Thursday night’s occasion was one of several 2019 Medical Class Reunion activities welcoming back the classes of 1969, 1979, 1989, 1994, 1999 and 2009.
The UMMC Medical Alumni Chapter has named a Distinguished Alumnus since 2010; two years later, the first Hall of Fame recipients were acclaimed. As of this year, around 50 physicians have been inducted into the Hall of Fame or declared a Distinguished Alumnus, or both.
“The scope of their achievements is absolutely breathtaking,” Woodward said of this year’s guests of honor.
2019 DISTINGUISHED MEDICAL ALUMNUS
Dr. John C. Fleming Jr. of Minden, Louisiana, who was sworn in this year as the nation’s Assistant Secretary of Commerce for Economic Development, accepted the 2019 Distinguished Alumnus Award.
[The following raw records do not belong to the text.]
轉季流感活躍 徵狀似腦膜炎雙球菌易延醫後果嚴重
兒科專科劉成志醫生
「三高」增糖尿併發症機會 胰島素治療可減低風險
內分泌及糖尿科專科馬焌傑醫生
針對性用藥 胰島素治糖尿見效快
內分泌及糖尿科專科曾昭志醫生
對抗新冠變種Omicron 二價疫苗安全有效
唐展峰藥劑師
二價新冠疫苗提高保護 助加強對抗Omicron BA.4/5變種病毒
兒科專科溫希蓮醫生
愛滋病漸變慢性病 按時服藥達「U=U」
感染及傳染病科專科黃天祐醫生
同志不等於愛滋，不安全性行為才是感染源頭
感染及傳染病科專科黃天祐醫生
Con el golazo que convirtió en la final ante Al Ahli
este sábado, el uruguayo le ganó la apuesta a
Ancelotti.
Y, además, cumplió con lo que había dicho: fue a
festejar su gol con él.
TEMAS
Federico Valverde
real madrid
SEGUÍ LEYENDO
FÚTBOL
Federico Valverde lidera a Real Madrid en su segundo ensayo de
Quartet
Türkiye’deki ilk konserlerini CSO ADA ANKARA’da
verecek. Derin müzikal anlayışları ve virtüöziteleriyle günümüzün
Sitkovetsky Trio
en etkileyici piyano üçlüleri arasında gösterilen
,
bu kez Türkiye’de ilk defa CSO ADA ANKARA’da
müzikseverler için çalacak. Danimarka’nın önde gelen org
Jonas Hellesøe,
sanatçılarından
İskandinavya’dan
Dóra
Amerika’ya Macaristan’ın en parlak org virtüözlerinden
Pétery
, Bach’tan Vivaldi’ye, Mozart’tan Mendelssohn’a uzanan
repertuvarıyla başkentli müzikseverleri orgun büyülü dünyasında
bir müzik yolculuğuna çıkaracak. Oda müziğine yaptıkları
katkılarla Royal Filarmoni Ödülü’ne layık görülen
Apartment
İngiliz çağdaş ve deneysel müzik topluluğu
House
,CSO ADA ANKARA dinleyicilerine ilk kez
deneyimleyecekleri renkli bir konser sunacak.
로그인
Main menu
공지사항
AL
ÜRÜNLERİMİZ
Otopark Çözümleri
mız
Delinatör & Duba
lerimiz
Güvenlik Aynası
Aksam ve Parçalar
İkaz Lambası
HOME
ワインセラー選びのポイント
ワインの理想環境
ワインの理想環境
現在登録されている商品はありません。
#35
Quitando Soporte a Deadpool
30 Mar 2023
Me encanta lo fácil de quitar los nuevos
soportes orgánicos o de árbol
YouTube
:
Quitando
“This is the first trophy I’ve won since a participation award in Little League,” said Fleming, a 1976 School of Medicine graduate.
The Meridian native praised his “first-class medical school education” at UMMC.
“I decided I wanted to be a doctor at age 11,” he said. “There is no greater honor or calling in life than to be a physician.”
Fleming was introduced by Dr. Melissa Love, a family medicine physician in Louisiana and a 2006 medical school graduate.
For eight years, until 2017, Fleming was the representative of Louisiana’s 4th Congressional District, serving on the U.S. House Armed Services Committee.
Until his current role in helping lead the federal economic development agenda, Fleming was deputy assistant secretary at the U.S. Department of Health and Human Services.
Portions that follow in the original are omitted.